What Have I Been Reading Lately?
Regular readers of this blog will know how I love crime fiction, not just as a writer, but also as a reader. Among my favourite authors in this genre are M W Craven, Michael Connolly, L J Ross, Angela Marsons, Damien Boyd, Cecilia Peartree, Anne Shillolo, Frances Evesham and Val Penny. In fact, Val’s name came up in this blog just a few months ago when her first crime novel, Hunter’s Chase, was re-released by her new publisher, Spellbound Books. You can read my review of that one here.
Val Penny is an American author living in southwest Scotland. She has two adult daughters of whom she is justly proud and lives with her husband and their cat. She has an Llb degree from the University of Edinburgh and her MSc from Napier University. Her many previous jobs include hairdresser, waitress, banker, azalea farmer and lecturer but she has not yet achieved either of her childhood dreams of being a ballerina or owning a candy store. Until those dreams come true, she has turned her hand to writing poetry, short stories, nonfiction, and novels.
Unsurprisingly, Val’s books are all set in Scotland, so it is entirely appropriate that this Wednesday, 30th November, is not only St Andrew’s Day, but also the chosen launch date for Hunter’s Revenge, the second in the series. Val is a friend and a fellow Swanwicker who is very generous in her support of other authors. I was therefore delighted to agree when she asked me to be part of the blog tour for her latest release. The ebook is available for pre-order right now at a ridiculously bargain price of just 99p. Here is my review in full:
Detective Inspector Hunter Wilson and his team are at the start of a murder investigation. Every murder case brings sorrow and horror; but that is even more the case when the victim is a work colleague. It would appear that quiet, unassuming George Reinbold has a hidden past. A past that the reader learns about right from the start of the book, but which Hunter and co need to uncover in order to solve the murder and bring the culprit to justice. At the same time, Hunter is dealing with a new source of drugs coming into the city.
The back story to Reinbold’s death makes this seem a much more wide-ranging book than the first in the series, even though most of the action still takes place within Edinburgh, a city that Val Penny knows well and uses to great effect as the setting for her novels. The continuing development of Hunter’s character is enjoyable as is that of friends Tim and Bear.

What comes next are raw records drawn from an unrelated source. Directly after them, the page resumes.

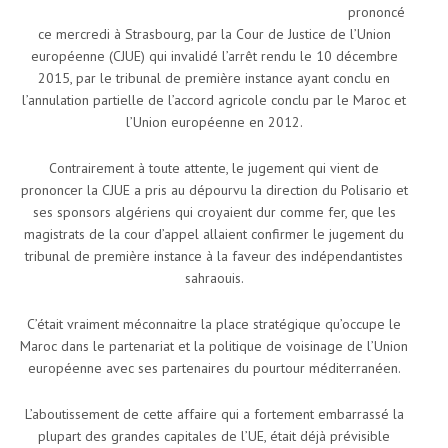
prononcé
ce mercredi à Strasbourg, par la Cour de Justice de l’Union
européenne (CJUE) qui invalidé l’arrêt rendu le 10 décembre
2015, par le tribunal de première instance ayant conclu en
l’annulation partielle de l’accord agricole conclu par le Maroc et
l’Union européenne en 2012.
Contrairement à toute attente, le jugement qui vient de
prononcer la CJUE a pris au dépourvu la direction du Polisario et
ses sponsors algériens qui croyaient dur comme fer, que les
magistrats de la cour d’appel allaient confirmer le jugement du
tribunal de première instance à la faveur des indépendantistes
sahraouis.
C’était vraiment méconnaitre la place stratégique qu’occupe le
Maroc dans le partenariat et la politique de voisinage de l’Union
européenne avec ses partenaires du pourtour méditerranéen.
L’aboutissement de cette affaire qui a fortement embarrassé la
plupart des grandes capitales de l’UE, était déjà prévisible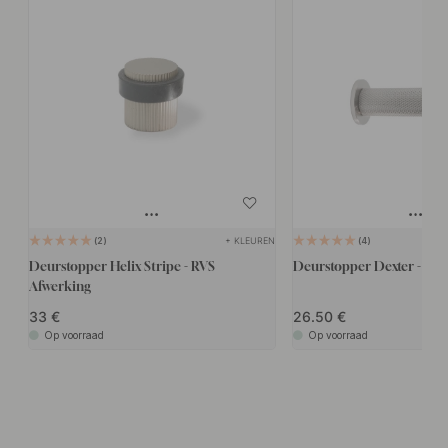
+ KLEUREN
2
4
Deurstopper Helix Stripe - RVS
Deurstopper Dexter - RV
Afwerking
33
26.50
Op voorraad
Op voorraad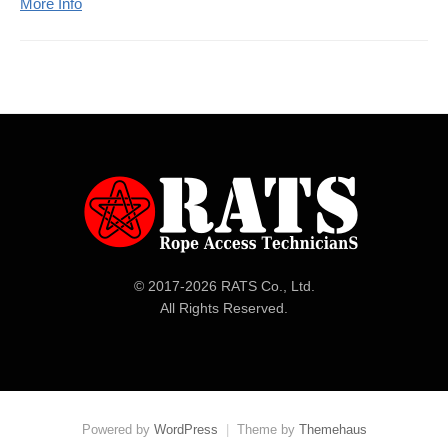
More Info
© 2017-
2026 RATS Co., Ltd.
All Rights Reserved.
Powered by
WordPress
|
Theme by
Themehaus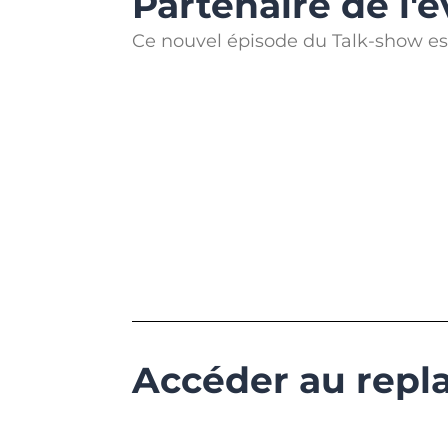
Partenaire de l
Ce nouvel épisode du Talk-show es
Accéder au repl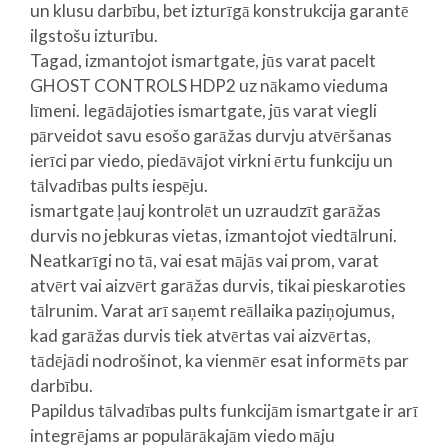
un klusu darbību, bet izturīgā konstrukcija garantē
ilgstošu izturību.
Tagad, izmantojot ismartgate, jūs varat pacelt
GHOST CONTROLS HDP2 uz nākamo vieduma
līmeni. Iegādājoties ismartgate, jūs varat viegli
pārveidot savu esošo garāžas durvju atvēršanas
ierīci par viedo, piedāvājot virkni ērtu funkciju un
tālvadības pults iespēju.
ismartgate ļauj kontrolēt un uzraudzīt garāžas
durvis no jebkuras vietas, izmantojot viedtālruni.
Neatkarīgi no tā, vai esat mājās vai prom, varat
atvērt vai aizvērt garāžas durvis, tikai pieskaroties
tālrunim. Varat arī saņemt reāllaika paziņojumus,
kad garāžas durvis tiek atvērtas vai aizvērtas,
tādējādi nodrošinot, ka vienmēr esat informēts par
darbību.
Papildus tālvadības pults funkcijām ismartgate ir arī
integrējams ar populārākajām viedo māju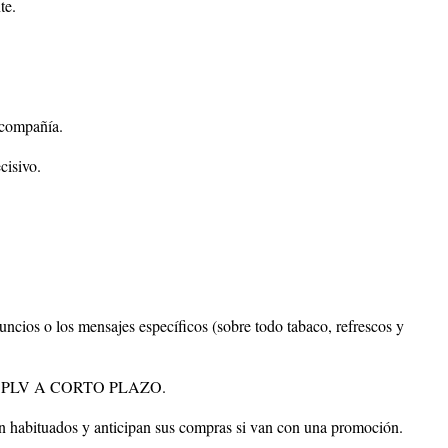
te.
 compañía.
cisivo.
uncios o los mensajes específicos (sobre todo tabaco, refrescos y
 PLV A CORTO PLAZO.
án habituados y anticipan sus compras si van con una promoción.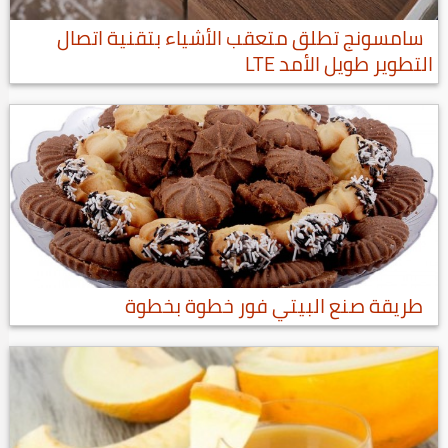
سامسونج تطلق متعقب الأشياء بتقنية اتصال
التطوير طويل الأمد LTE
طريقة صنع البيتي فور خطوة بخطوة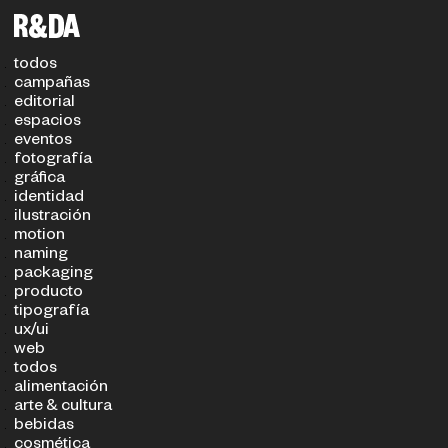
filtros
TIPO DE PROYECTO
SECTOR
todos
campañas
editorial
espacios
eventos
fotografía
gráfica
identidad
ilustración
motion
naming
packaging
producto
tipografía
ux/ui
web
todos
alimentación
arte & cultura
bebidas
cosmética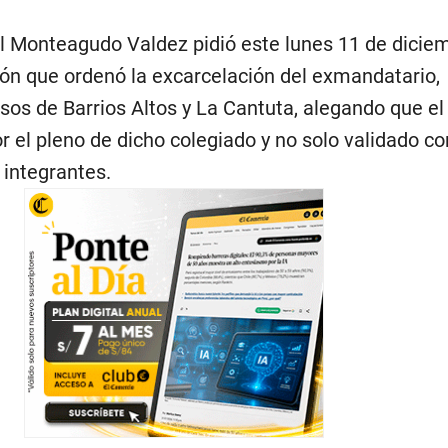
 Monteagudo Valdez pidió este lunes 11 de diciem
ión que ordenó la excarcelación del exmandatario,
sos de Barrios Altos y La Cantuta, alegando que el
r el pleno de dicho colegiado y no solo validado co
 integrantes.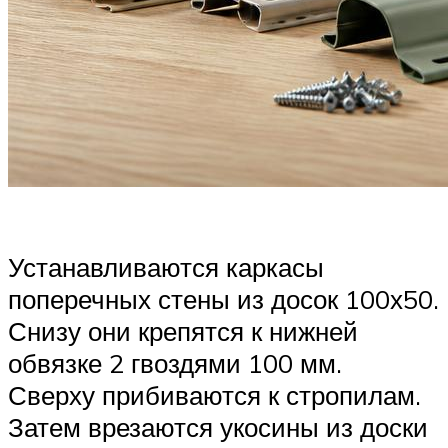
Устанавливаются каркасы
поперечных стены из досок 100х50.
Снизу они крепятся к нижней
обвязке 2 гвоздями 100 мм.
Сверху прибиваются к стропилам.
Затем врезаются укосины из доски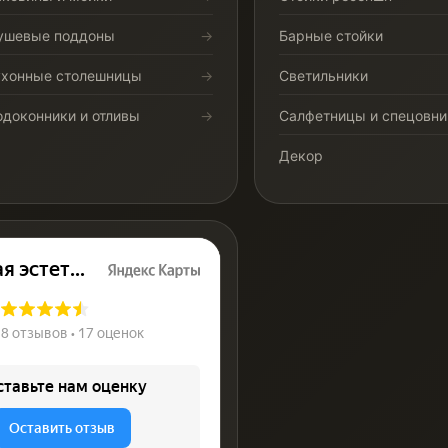
ушевые поддоны
Барные стойки
ухонные столешницы
Светильники
одоконники и отливы
Салфетницы и спецовни
Декор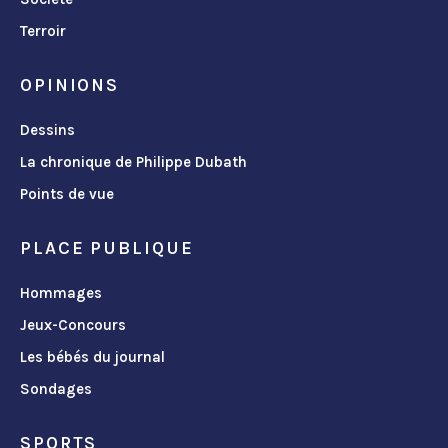
Terroir
OPINIONS
Dessins
La chronique de Philippe Dubath
Points de vue
PLACE PUBLIQUE
Hommages
Jeux-Concours
Les bébés du journal
Sondages
SPORTS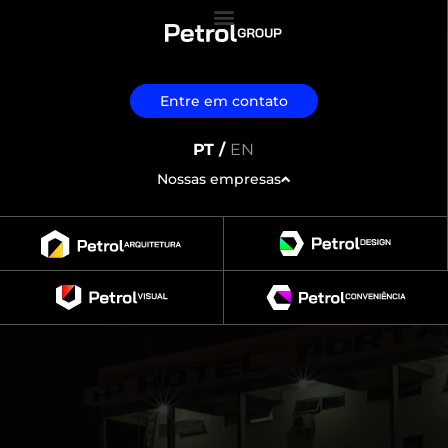
Entre em contato
PT /
EN
Nossas empresas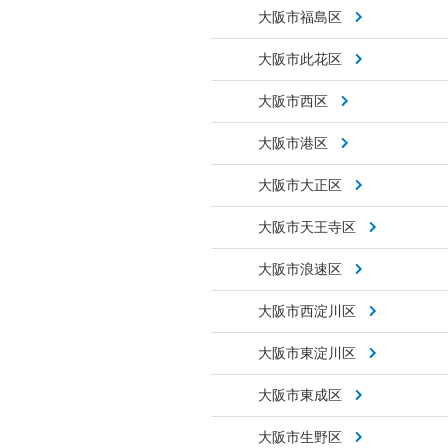
大阪市福島区
大阪市此花区
大阪市西区
大阪市港区
大阪市大正区
大阪市天王寺区
大阪市浪速区
大阪市西淀川区
大阪市東淀川区
大阪市東成区
大阪市生野区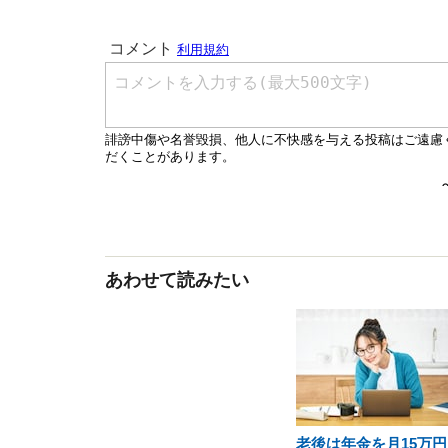
あわせて読みたい
老後は年金を月15万円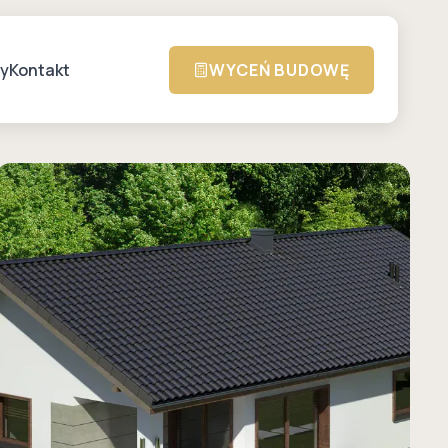
zy
Kontakt
WYCEŃ BUDOWĘ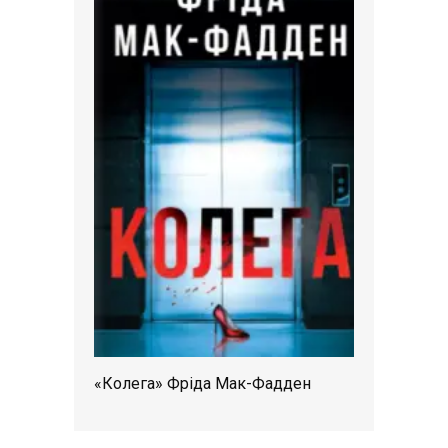
«Колега» Фріда Мак-Фадден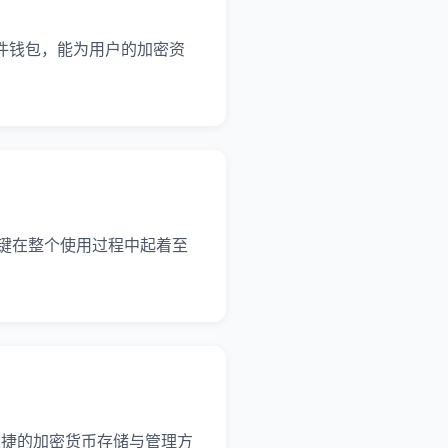
全的硬件钱包，能为用户的加密资
作按键在整个使用过程中起着至
全便捷的加密货币存储与管理方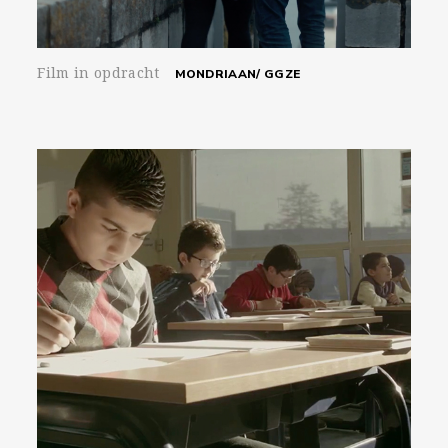
Film in opdracht
MONDRIAAN/ GGZE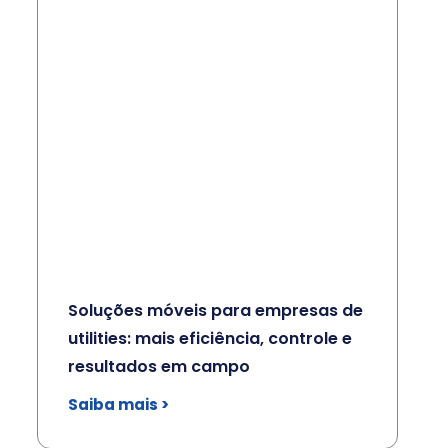
Soluções móveis para empresas de
utilities: mais eficiência, controle e
resultados em campo
Saiba mais >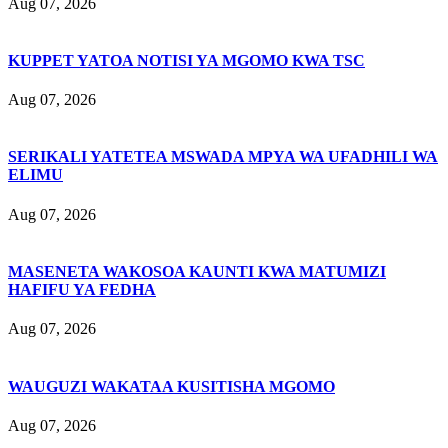
Aug 07, 2026
KUPPET YATOA NOTISI YA MGOMO KWA TSC
Aug 07, 2026
SERIKALI YATETEA MSWADA MPYA WA UFADHILI WA
ELIMU
Aug 07, 2026
MASENETA WAKOSOA KAUNTI KWA MATUMIZI
HAFIFU YA FEDHA
Aug 07, 2026
WAUGUZI WAKATAA KUSITISHA MGOMO
Aug 07, 2026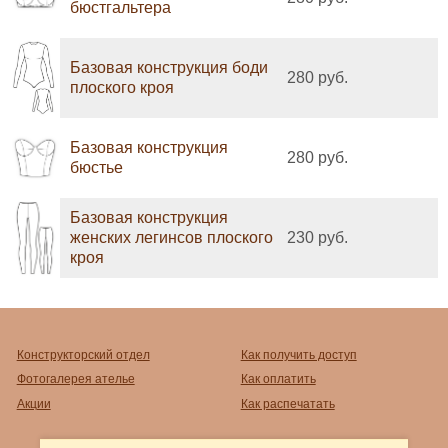
бюстгальтера
Базовая конструкция боди
280 руб.
плоского кроя
Базовая конструкция
280 руб.
бюстье
Базовая конструкция
женских легинсов плоского
230 руб.
кроя
Конструкторский отдел
Как получить доступ
Фотогалерея ателье
Как оплатить
Акции
Как распечатать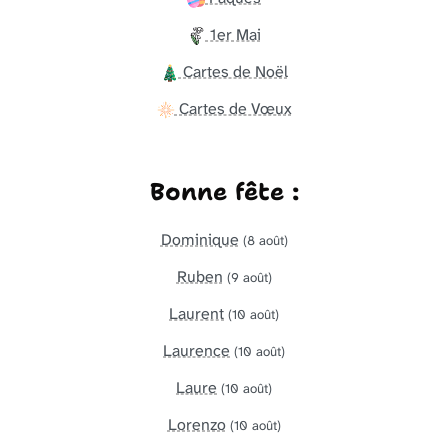
1er Mai
Cartes de Noël
Cartes de Vœux
Bonne fête :
Dominique
(8 août)
Ruben
(9 août)
Laurent
(10 août)
Laurence
(10 août)
Laure
(10 août)
Lorenzo
(10 août)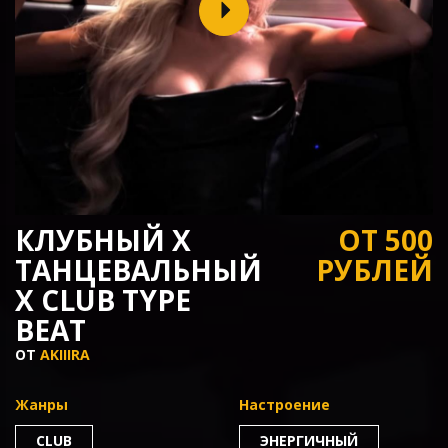
КЛУБНЫЙ Х
ОТ 500
ТАНЦЕВАЛЬНЫЙ
РУБЛЕЙ
Х CLUB TYPE
BEAT
ОТ
AKIIIRA
Жанры
Настроение
CLUB
ЭНЕРГИЧНЫЙ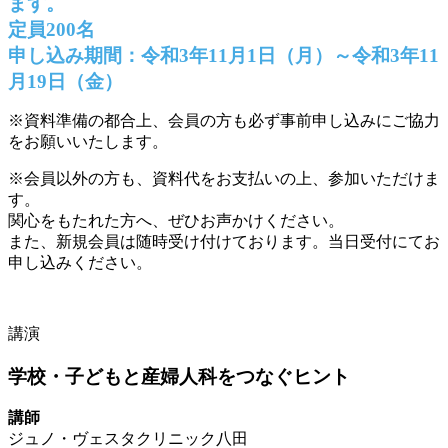
ます。
定員200名
申し込み期間：令和3年11月1日（月）～令和3年11
月19日（金）
※資料準備の都合上、会員の方も必ず事前申し込みにご協力
をお願いいたします。
※会員以外の方も、資料代をお支払いの上、参加いただけま
す。
関心をもたれた方へ、ぜひお声かけください。
また、新規会員は随時受け付けております。当日受付にてお
申し込みください。
講演
学校・子どもと産婦人科をつなぐヒント
講師
ジュノ・ヴェスタクリニック八田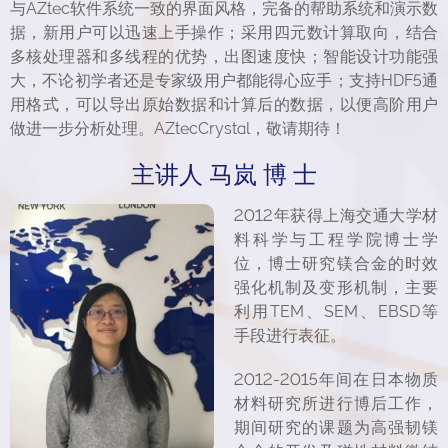
与AZtec软件系统一致的界面风格，完备的帮助系统和演示数
据，新用户可以迅速上手操作；采用四元数计算取向，结合
多核处理器和多线程的优势，出图速度快；智能设计功能强
大，不论初学者还是专家级用户都能得心应手；支持HDF5通
用格式，可以导出原始数据和计算后的数据，以便高阶用户
做进一步分析处理。AZtecCrystal，敬请期待！
主讲人 马岚 博 士
2012年获得上海交通大学材
料科学与工程学院博士学
位，博士研究镁合金的时效
强化机制及变形机制，主要
利用TEM、SEM、EBSD等
手段进行表征。
2012-2015年间在日本物质
材料研究所进行博后工作，
期间研究的课题为高强韧镁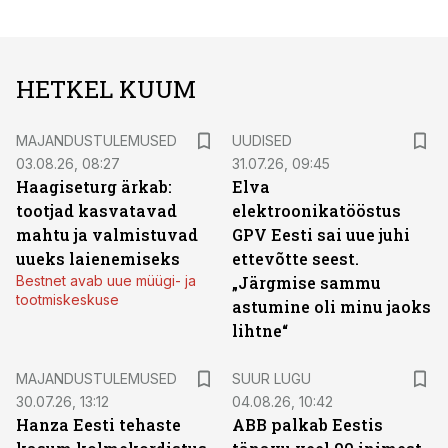
HETKEL KUUM
MAJANDUSTULEMUSED
UUDISED
03.08.26, 08:27
31.07.26, 09:45
Haagiseturg ärkab:
Elva
tootjad kasvatavad
elektroonikatööstus
mahtu ja valmistuvad
GPV Eesti sai uue juhi
uueks laienemiseks
ettevõtte seest.
Bestnet avab uue müügi- ja
„Järgmise sammu
tootmiskeskuse
astumine oli minu jaoks
lihtne“
MAJANDUSTULEMUSED
SUUR LUGU
30.07.26, 13:12
04.08.26, 10:42
Hanza Eesti tehaste
ABB palkab Eestis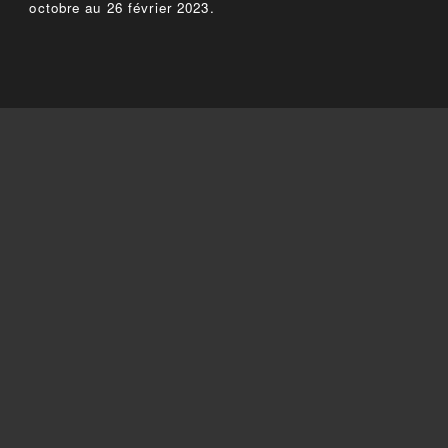
octobre au 26 février 2023.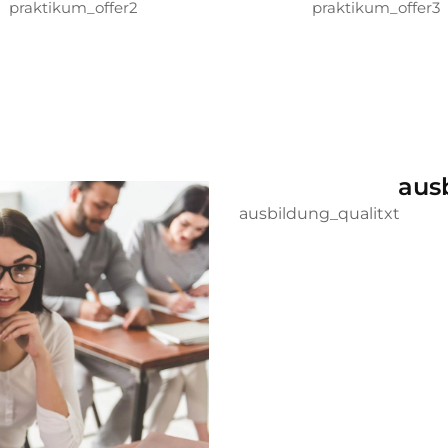
praktikum_offer2
praktikum_offer3
aus
ausbildung_qualitxt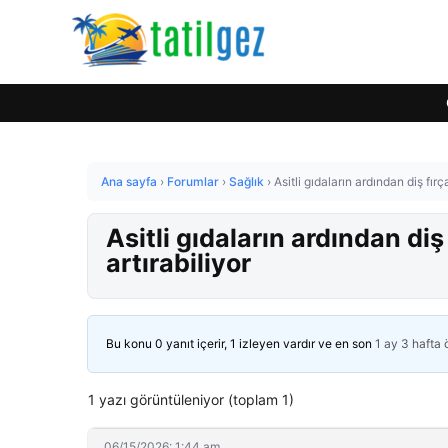
Ana sayfa
›
Forumlar
›
Sağlık
›
Asitli gıdaların ardından diş fır
Asitli gıdaların ardından di
artırabiliyor
Bu konu 0 yanıt içerir, 1 izleyen vardır ve en son
1 ay 3 hafta
1 yazı görüntüleniyor (toplam 1)
06/15/2026: 1:44 am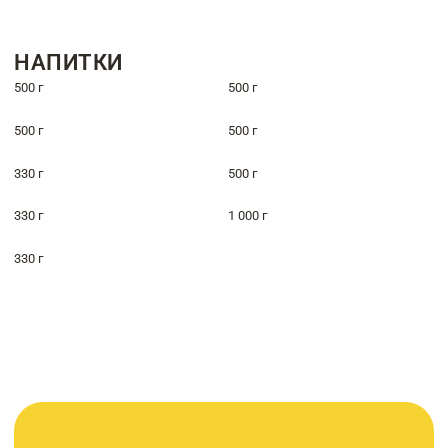
НАПИТКИ
500 г
500 г
500 г
500 г
330 г
500 г
330 г
1 000 г
330 г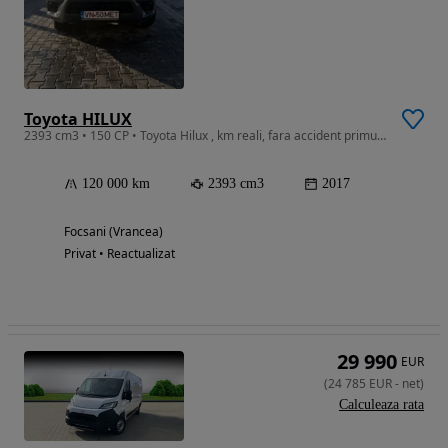
Toyota HILUX
2393 cm3 • 150 CP • Toyota Hilux , km reali, fara accident primul propietar 4x4
120 000 km
2393 cm3
2017
Focsani (Vrancea)
Privat • Reactualizat
29 990
EUR
(
24 785
EUR
-
net
)
Calculeaza rata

The upcoming nuptials between Jane and Rachael provides light relief and question marks about whether their somewhat explosive relationship will survive (but we will have to wait for more in the series to find the answer to that particular question.). Once again, there is an element of light relief provided by cousins Frankie and Jamie, the hapless petty criminals. And the unexpected turn of events involving two very different members of the local prison community was a delightful outcome. As usual, there were lots of red herrings and, although the suspects were rather more obvious this time around, I did not work it all out before the answer was revealed. Another very enjoyable read from Val Penny. I look forward to reading more about DI Hunter.